Netteki gazetelerden bir alıntı :

Bariyere bindirmede kim hatalı; sürücüler mi, kurumlar mı?

BUGÜNKÜ gazetenizin (16.1.2007) 3. sayfasında yer alan "Bariyerlere 120 Km. ile girdi, 2 ölü, 1 yaralı" haberiniz, Türkiye'de trafik kazalarında sık sık karşılaştığımız bir haber.
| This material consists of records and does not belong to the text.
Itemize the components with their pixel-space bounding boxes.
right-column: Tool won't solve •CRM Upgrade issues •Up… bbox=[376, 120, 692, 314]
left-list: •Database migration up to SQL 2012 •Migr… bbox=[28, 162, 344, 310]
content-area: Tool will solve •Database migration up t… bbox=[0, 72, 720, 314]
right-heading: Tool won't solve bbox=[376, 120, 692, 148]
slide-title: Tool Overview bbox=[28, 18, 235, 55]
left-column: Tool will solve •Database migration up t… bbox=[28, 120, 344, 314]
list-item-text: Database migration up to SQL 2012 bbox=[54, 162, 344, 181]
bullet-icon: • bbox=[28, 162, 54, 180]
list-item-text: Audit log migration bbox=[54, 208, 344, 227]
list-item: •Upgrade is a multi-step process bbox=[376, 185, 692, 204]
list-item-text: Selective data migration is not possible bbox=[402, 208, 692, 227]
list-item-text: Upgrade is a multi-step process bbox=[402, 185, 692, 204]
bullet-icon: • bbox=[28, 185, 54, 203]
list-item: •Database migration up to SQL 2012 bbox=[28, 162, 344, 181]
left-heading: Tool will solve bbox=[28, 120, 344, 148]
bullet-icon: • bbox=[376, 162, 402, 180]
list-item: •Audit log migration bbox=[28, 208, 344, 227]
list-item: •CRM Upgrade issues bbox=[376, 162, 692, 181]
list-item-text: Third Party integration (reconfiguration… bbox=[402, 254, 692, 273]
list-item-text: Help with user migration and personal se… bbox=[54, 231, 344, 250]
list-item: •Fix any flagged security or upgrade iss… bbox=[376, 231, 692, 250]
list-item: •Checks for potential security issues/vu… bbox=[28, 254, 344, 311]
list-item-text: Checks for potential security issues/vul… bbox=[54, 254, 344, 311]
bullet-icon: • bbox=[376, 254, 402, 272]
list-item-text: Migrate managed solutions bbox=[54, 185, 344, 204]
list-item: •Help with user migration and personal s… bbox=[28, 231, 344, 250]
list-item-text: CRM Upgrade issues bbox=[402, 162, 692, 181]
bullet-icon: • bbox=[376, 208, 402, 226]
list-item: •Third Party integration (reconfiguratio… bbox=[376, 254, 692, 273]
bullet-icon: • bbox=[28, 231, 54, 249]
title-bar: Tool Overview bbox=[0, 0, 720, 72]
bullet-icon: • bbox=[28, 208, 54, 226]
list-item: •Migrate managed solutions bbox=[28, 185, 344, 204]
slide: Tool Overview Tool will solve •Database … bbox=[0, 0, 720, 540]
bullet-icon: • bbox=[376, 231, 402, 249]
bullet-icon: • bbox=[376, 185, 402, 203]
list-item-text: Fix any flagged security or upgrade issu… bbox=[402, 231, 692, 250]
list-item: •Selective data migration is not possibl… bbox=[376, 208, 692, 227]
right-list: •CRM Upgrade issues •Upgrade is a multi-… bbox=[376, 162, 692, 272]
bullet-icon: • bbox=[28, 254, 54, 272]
Bir çok kimse bu tip ölümcül kazaları sürücü hatası olarak görür ve hayatını kaybedenler için üzülmek dışında kazaları önleyici hiçbir tedbir alınmaz.
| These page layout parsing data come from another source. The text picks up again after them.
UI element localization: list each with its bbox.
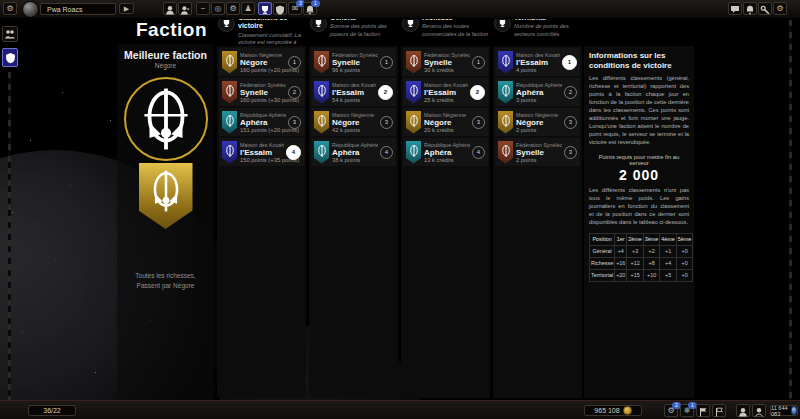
planet-icon[interactable] — [22, 1, 39, 18]
bell-badge: 1 — [311, 0, 320, 7]
faction-rank-row[interactable]: République Aphérienne Aphéra 151 points … — [219, 108, 304, 136]
faction-house: République Aphérienne — [516, 82, 562, 88]
sidebar-item-people[interactable] — [2, 26, 18, 42]
rank-badge: 2 — [470, 85, 485, 100]
faction-house: Maison des Kovahkash — [516, 52, 560, 58]
faction-name: l'Essaim — [516, 58, 560, 67]
gear-icon[interactable]: ⚙ — [773, 2, 787, 15]
person-icon[interactable] — [736, 404, 750, 417]
faction-banner-icon — [314, 51, 329, 74]
credits-display: 965 108 — [584, 405, 642, 416]
rank-badge: 2 — [564, 86, 577, 99]
play-icon[interactable]: ▶ — [119, 3, 134, 14]
faction-banner-icon — [498, 141, 513, 164]
faction-name: Synelle — [516, 148, 562, 157]
best-faction-panel: Meilleure faction Négore Toutes les rich… — [117, 44, 214, 400]
gear-icon[interactable]: ⚙ — [226, 2, 240, 15]
faction-rank-row[interactable]: Maison des Kovahkash l'Essaim 25 k crédi… — [403, 78, 488, 106]
rank-badge: 3 — [288, 116, 301, 129]
person-down-icon[interactable] — [178, 2, 192, 15]
flag-icon[interactable] — [696, 404, 710, 417]
chat-icon[interactable] — [728, 2, 742, 15]
ranking-column-general: Général Somme des points des joueurs de … — [309, 12, 398, 398]
rank-badge: 3 — [564, 116, 577, 129]
faction-score: 96 k points — [332, 67, 378, 73]
faction-rank-row[interactable]: République Aphérienne Aphéra 38 k points… — [311, 138, 396, 166]
faction-name: Synelle — [424, 58, 470, 67]
rank-badge: 3 — [472, 116, 485, 129]
faction-house: Maison des Kovahkash — [424, 82, 468, 88]
faction-rank-row[interactable]: Maison des Kovahkash l'Essaim 54 k point… — [311, 78, 396, 106]
faction-score: 160 points (+20 points) — [240, 67, 286, 73]
best-faction-name: Négore — [117, 62, 214, 69]
faction-house: Fédération Synélectique — [332, 52, 378, 58]
trophy-icon[interactable] — [258, 2, 272, 15]
person-icon[interactable] — [163, 2, 177, 15]
column-description: Somme des points des joueurs de la facti… — [330, 23, 397, 38]
faction-rank-row[interactable]: Maison Négienne Négore 160 points (+20 p… — [219, 48, 304, 76]
gear-icon[interactable]: ⚙ 2 — [664, 404, 678, 417]
faction-house: Maison Négienne — [240, 52, 286, 58]
best-faction-title: Meilleure faction — [117, 49, 214, 61]
rank-badge: 1 — [472, 56, 485, 69]
faction-rank-row[interactable]: Fédération Synélectique Synelle 96 k poi… — [311, 48, 396, 76]
faction-banner-icon — [222, 51, 237, 74]
faction-name: l'Essaim — [240, 148, 284, 157]
gear-icon[interactable]: ⚙ — [3, 2, 17, 15]
wrench-icon[interactable] — [758, 2, 772, 15]
faction-rank-row[interactable]: Fédération Synélectique Synelle 2 points… — [495, 138, 580, 166]
ranking-column-victory: Classement de victoire Classement cumula… — [217, 12, 306, 398]
faction-emblem-icon — [124, 77, 208, 161]
faction-score: 4 points — [516, 67, 560, 73]
faction-rank-row[interactable]: République Aphérienne Aphéra 13 k crédit… — [403, 138, 488, 166]
pawn-icon[interactable]: ♟ — [241, 2, 255, 15]
faction-rank-row[interactable]: Maison Négienne Négore 42 k points 3 — [311, 108, 396, 136]
faction-rank-row[interactable]: République Aphérienne Aphéra 3 points 2 — [495, 78, 580, 106]
bell-icon[interactable]: 1 — [303, 2, 317, 15]
faction-score: 25 k crédits — [424, 97, 468, 103]
ranking-column-wealth: Richesse Revenu des routes commerciales … — [401, 12, 490, 398]
faction-banner-icon — [222, 81, 237, 104]
person-icon[interactable] — [752, 404, 766, 417]
faction-rank-row[interactable]: Maison Négienne Négore 2 points 3 — [495, 108, 580, 136]
faction-rank-row[interactable]: Maison des Kovahkash l'Essaim 150 points… — [219, 138, 304, 166]
minus-icon[interactable]: − — [196, 2, 210, 15]
rankings-section: Classement de victoire Classement cumula… — [217, 12, 583, 398]
faction-rank-row[interactable]: Maison des Kovahkash l'Essaim 4 points 1 — [495, 48, 580, 76]
faction-name: Négore — [332, 118, 378, 127]
faction-rank-row[interactable]: Maison Négienne Négore 20 k crédits 3 — [403, 108, 488, 136]
target-icon[interactable]: ◎ — [211, 2, 225, 15]
sidebar-item-faction[interactable] — [2, 48, 18, 67]
right-chain-decoration — [789, 20, 792, 400]
rank-badge: 4 — [286, 145, 301, 160]
faction-banner-icon — [498, 111, 513, 134]
timer-display: 36/22 — [28, 405, 76, 416]
victory-info-panel: Informations sur les conditions de victo… — [584, 46, 694, 398]
faction-banner-icon — [406, 51, 421, 74]
faction-banner-icon — [498, 81, 513, 104]
faction-house: République Aphérienne — [424, 142, 470, 148]
faction-score: 13 k crédits — [424, 157, 470, 163]
location-field[interactable]: Pwa Roacs — [40, 3, 116, 15]
faction-name: Aphéra — [516, 88, 562, 97]
location-label: Pwa Roacs — [47, 6, 82, 13]
faction-banner-icon — [406, 141, 421, 164]
table-row: Général +4 +3 +2 +1 +0 — [590, 245, 693, 257]
faction-rank-row[interactable]: Fédération Synélectique Synelle 160 poin… — [219, 78, 304, 106]
bell-icon[interactable] — [743, 2, 757, 15]
snowflake-icon[interactable]: ❄ 1 — [680, 404, 694, 417]
ranking-list: Fédération Synélectique Synelle 30 k cré… — [401, 46, 490, 398]
faction-score: 54 k points — [332, 97, 376, 103]
faction-rank-row[interactable]: Fédération Synélectique Synelle 30 k cré… — [403, 48, 488, 76]
ranking-list: Maison des Kovahkash l'Essaim 4 points 1… — [493, 46, 582, 398]
bottom-bar: 36/22 965 108 ⚙ 2 ❄ 1 11 644 083 — [0, 400, 800, 419]
page-title: Faction — [136, 19, 207, 41]
faction-score: 160 points (+30 points) — [240, 97, 286, 103]
mail-icon[interactable]: ✉ 3 — [288, 2, 302, 15]
faction-score: 150 points (+35 points) — [240, 157, 284, 163]
flag-icon[interactable] — [712, 404, 726, 417]
faction-score: 20 k crédits — [424, 127, 470, 133]
shield-icon[interactable] — [273, 2, 287, 15]
faction-house: Maison des Kovahkash — [240, 142, 284, 148]
faction-house: Maison Négienne — [424, 112, 470, 118]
Gerçekte suçlu sürücü mü, yoksa otoyol kenarlarına bariyerleri hatalı yerleştirenler mi?

Birkaç yıl önce iki aile farklı araçlarla, Almanya'da bir otoyoldan çıkış yaparken, arkadaki arkadaşımın aracı çıkış bariyerlerine 80-90 km. hızla çarptı. Bariyer; yol seviyesinden başlayarak hafif bir eğimle yükseldiğinden ve bariyerin başlangıcı lastik malzeme ile kaplı olduğundan, bariyere çarpan araç kayarak bariyer üzerine çıktı ve asılı kaldı.

Neticede ne araçta ne de araç içindeki kişilerde hiçbir hasar/yaralanma meydana gelmedi. Kısa süre içerisinde çekici tarafından bariyerlerin üzerinden indirildi ve kaza heyecanını attıktan sonra hiçbir şey olmamış gibi yola devam ettik. Eğer bu bariyer ülkemizdeki gibi hatalı yerleştirilmiş olsaydı, sanırım bu arkadaşımız ve ailesi bugün aramızda olmayabilirdi. Gelişmiş ülkelerde otoyol bariyerleri ve ses önleme duvarları belirli bir standartta yapılır ve başlama/bitim noktalarına çarpma halinde hasarı

azaltıcı fiziki tedbirler (uyarı levhaları/lastik usturmaçalar/yastıklar vb.) uygulanır. Bizde maalesef bu tip tedbirler pek yaygın değildir.

Türkiye'de oto yolların inşası, bariyerlerin yerleştirilmesinden sorumlu tüm resmi ve özel kurum, kuruluş ve oto yol müteahhitlerine soruyorum, bu tür kazalarda suçlu kim? Araç sürücüleri mi, yoksa hatalı bariyer düzenlemesi yapan kişi ve kurumlar mı? Her yaptığımız işte insan hayatına önem vermeyi birinci ve temel öğe olarak esas almayı ne zaman öğreneceğiz.